Lwt vs System threads

BikalGurung · January 13, 2020, 11:04am

Has anyone done any performance benchmark of writing servers in lwt vs ocaml system native threads? So far lwt has been my default IO/threads lib as I assumed it to be more performant and thus lightweight than ocaml threads. However, reading the documentation of ocaml threads module, it claims to be lightweight as well.

From what I understand, ocaml threads is an abstraction/binding over posix threads in unix systems and win32 sys threads in windows. For this discussion I am mostly interested in linux/unix os so I want to limit the discussion mainly to linux/unix posix threads vs lwt.

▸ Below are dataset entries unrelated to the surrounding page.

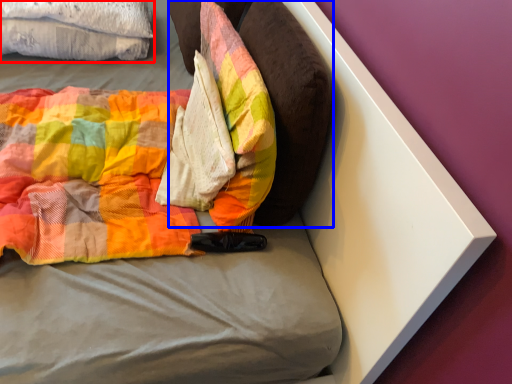 Question: Among these objects, which one is farthest to the camera, cloth (highlighted by a red box) or pillow (highlighted by a blue box)?

Choices:
 (A) cloth
 (B) pillow

Answer: (A) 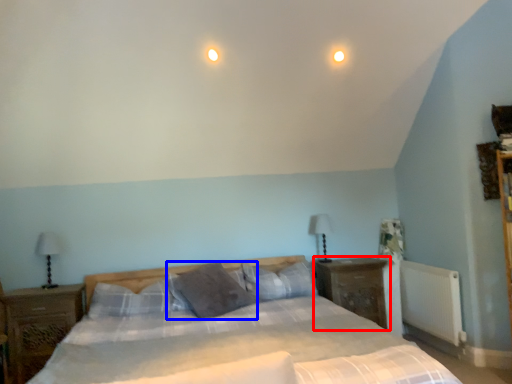 Question: Which object is closer to the camera taking this photo, nightstand (highlighted by a red box) or pillow (highlighted by a blue box)?

Choices:
 (A) nightstand
 (B) pillow

Answer: (B) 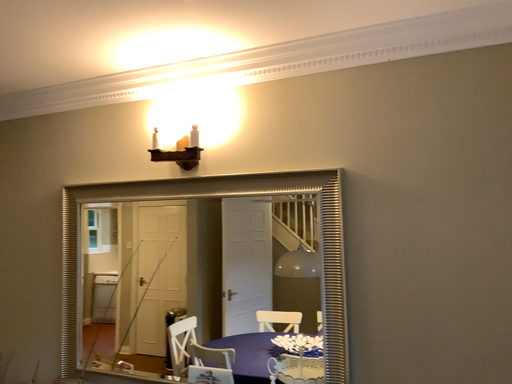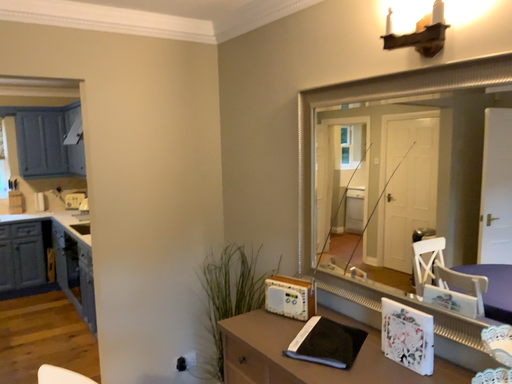 Question: How did the camera likely rotate when shooting the video?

One aspect of ocaml threads that I like is that if I want to expose server/io based API to consumers of my API, I don’t have to expose Lwt monad and thus the users of my API/library doesn’t have to learn lwt. However, this is a secondary concern. The primary concern is can a server/io program based on threads hold a candle to a lwt based solution?

Note, the program is mostly IO bound so mostly just io concurrency performance is under consideration. However, ease of multi core programming is a bonus if possible. So I am basically looking to read/hear of other ocamlers experience with using these two libraries.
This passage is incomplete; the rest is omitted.